Students are expected to adhere to the highest standards of honesty and integrity for this course.  University policy on academic integrity will be followed to the fullest. Students are encouraged to review the university policy on academic integrity including a detailed listing of activities warranting sanction. Anyone who fails to adhere to these requirements and/or otherwise engages in unethical behavior (including cheating on exams, false representation of self or one’s work efforts, use of unauthorized aids, etc.) will be referred to university administration for further action.  In particular, the university's policy and consequences regarding plagiarism are clearly described in the official Boston University documents and will be enforced without any compromises.

Request for Accommodations

If you have a disability and will be requesting accommodations for this course, please inform the instructor early in the semester.  Advance notice and appropriate documentation are required for accommodations.

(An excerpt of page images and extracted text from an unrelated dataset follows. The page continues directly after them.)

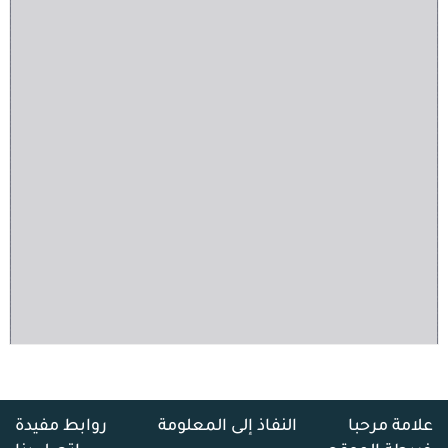
علامة مرحبا
النفاذ إلى المعلومة
روابط مفيدة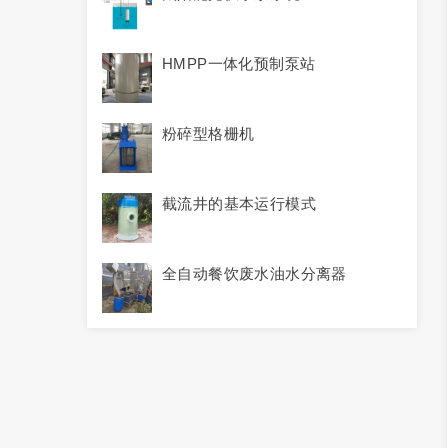
HMPP一体化预制泵站
粉碎型格栅机
截流井的基本运行模式
全自动餐饮废水油水分离器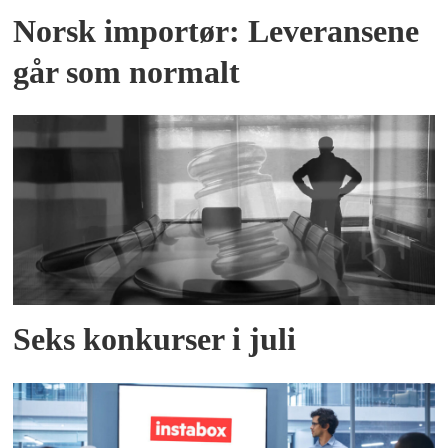
Norsk importør: Leveransene
går som normalt
Seks konkurser i juli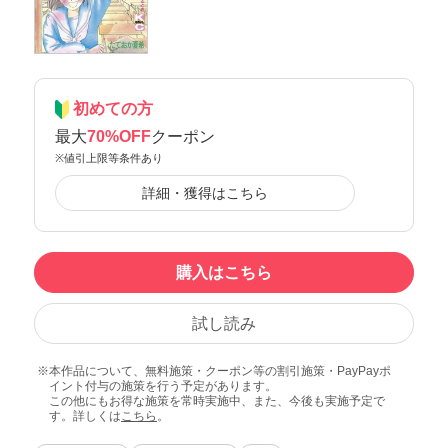
初めての方
最大
70%OFF
クーポン
※値引上限等条件あり
詳細・獲得はこちら
購入はこちら
試し読み
本作品について、無料施策・クーポン等の割引施策・PayPayポ
イント付与の施策を行う予定があります。
この他にもお得な施策を常時実施中、また、今後も実施予定で
す。詳しくは
こちら
。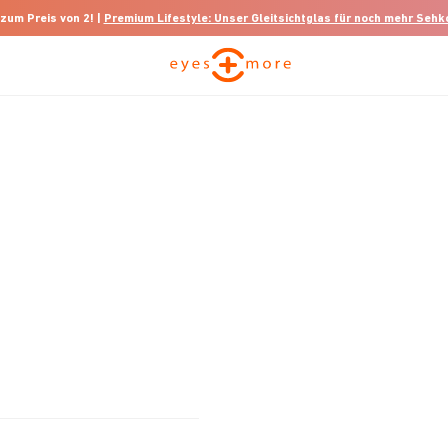
 zum Preis von 2! |
Premium Lifestyle: Unser Gleitsichtglas für noch mehr Seh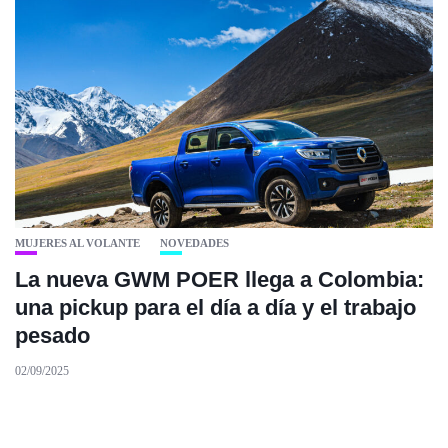
MUJERES AL VOLANTE
NOVEDADES
La nueva GWM POER llega a Colombia:
una pickup para el día a día y el trabajo
pesado
02/09/2025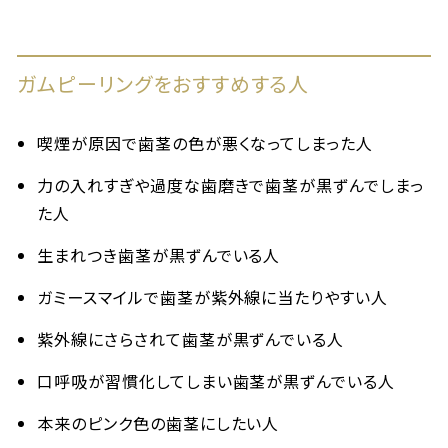
ガムピーリングをおすすめする人
喫煙が原因で歯茎の色が悪くなってしまった人
力の入れすぎや過度な歯磨きで歯茎が黒ずんでしまっ
た人
生まれつき歯茎が黒ずんでいる人
ガミースマイルで歯茎が紫外線に当たりやすい人
紫外線にさらされて歯茎が黒ずんでいる人
口呼吸が習慣化してしまい歯茎が黒ずんでいる人
本来のピンク色の歯茎にしたい人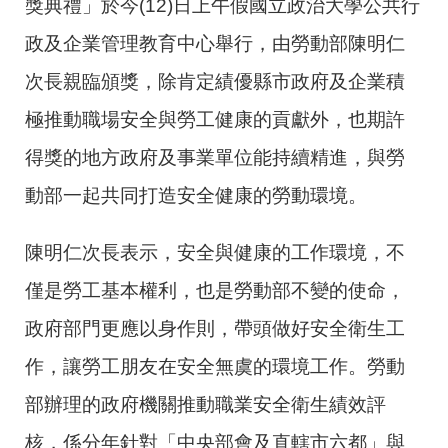
獎典禮」於今(12)日上午假國立政治大學公共行
政及企業管理教育中心舉行，由勞動部陳明仁
次長親臨頒獎，除肯定績優縣市政府及企業積
極推動職場安全與勞工健康的貢獻外，也期許
得獎的地方政府及事業單位能持續精進，與勞
動部一起共同打造安全健康的勞動環境。
陳明仁次長表示，安全與健康的工作環境，不
僅是勞工基本權利，也是勞動部不變的使命，
政府部門更應以身作則，帶頭做好安全衛生工
作，讓勞工朋友在安全無虞的環境工作。勞動
部辦理的政府機關推動職業安全衛生績效評
核，係分年針對「中央部會及直轄市六都」與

Satisfaction of Department-Wide Goals

#

Goals

Category

Compliance

1

Critical and innovative thinking

Substantial

With the help of the assignments and individual exercises, students are expected to learn and choose the appropriate data mining model for problem solving and decision making.

2

International perspective

Some

The examples discussed in some data mining approaches and modules are applicable to both national and international organizations.

3

Communication skills

Substantial

Students are expected to participate in weekly group discussions, which support the development of communication skills.

4

Decision making

Substantial

Quantitative decision making is emphasized throughout the course.

5

Technical tools & techniques

Substantial

The course introduces a variety of tools and techniques including MS Excel based Frontline Analytic Solver Platform and R One.

6

Research skills & scholarship

Substantial

The course asks students to complete several assignments.  In each assignment, students are asked to construct data mining models and apply decision support tools.

7

Professional ethics & standards

Substantial

The importance of professional ethics and standards emphasized throughout the weekly discussions.

8

Creative & effective leaders

Substantial

Understanding data mining and other business analytics models and using them for decision-making is critical for becoming creative and effective leaders


Course Outline

Class Date:

Lectures & Topics

Readings (from Shmueli text)

23JAN

Topic 1: Course Intro; Identify Opportunities & Collect Data; Data Exploration in R

Ch. 1, 2

30JAN

Topic 2: Data Exploration & Analysis; Data Visualization Part I

Ch. 2, 3

06FEB

Topic 3:   Data Visualization, Part II; Simple Linear Regression

Ch. 3,6

13FEB

Topic 4:  Multiple Linear Regression; Model Evaluation

Ch. 5, 6

20FEB

Topic 5:  k-nearest neighbors, measuring distance between records

Ch. 7

27FEB

Topic 6:  Naive Bayes

Ch.8

05MAR

Topic 7:  Classification Trees

Ch. 9

12MAR

No Class – Spring Break

19MAR

Topic 8: Association Rules

Ch. 14

26MAR

Topic 9:  Clustering

Ch.15

02APR

Topic 10: Text Mining

Ch. 20

09APR

Topic 11:  Deep Learning in R

Ch.11

16APR

Topic 12:  Social Network Analytics

Ch. 19

23APR

Topic 13:  Summary, Lessons Learned, Next Steps

30APR

Topic 14:  Semester Presentations & Lessons Learned

Team Project Write-Ups Submitted by 11:59 p.m. on 29APR



Individual Assignment Due Dates:

Assignment #1:  Due by 11:59 p.m. Friday, 23FEB
Assignment #2:  Due by 11:59 p.m. Friday, 01MAR
Assignment #3:  Due by 11:59 p.m. Friday, 22MAR
Assignment #4:  Due by 11:59 p.m., Friday, 05APR
Assignment #5:  Due by 11:59 p.m., Friday, 19APR

Quiz Dates:

Quiz #1:                Tuesday, 20FEB
Quiz #2:                Tuesday, 26MAR
Quiz #3:                Tuesday, 23APR

All quizzes are open-note/open-book.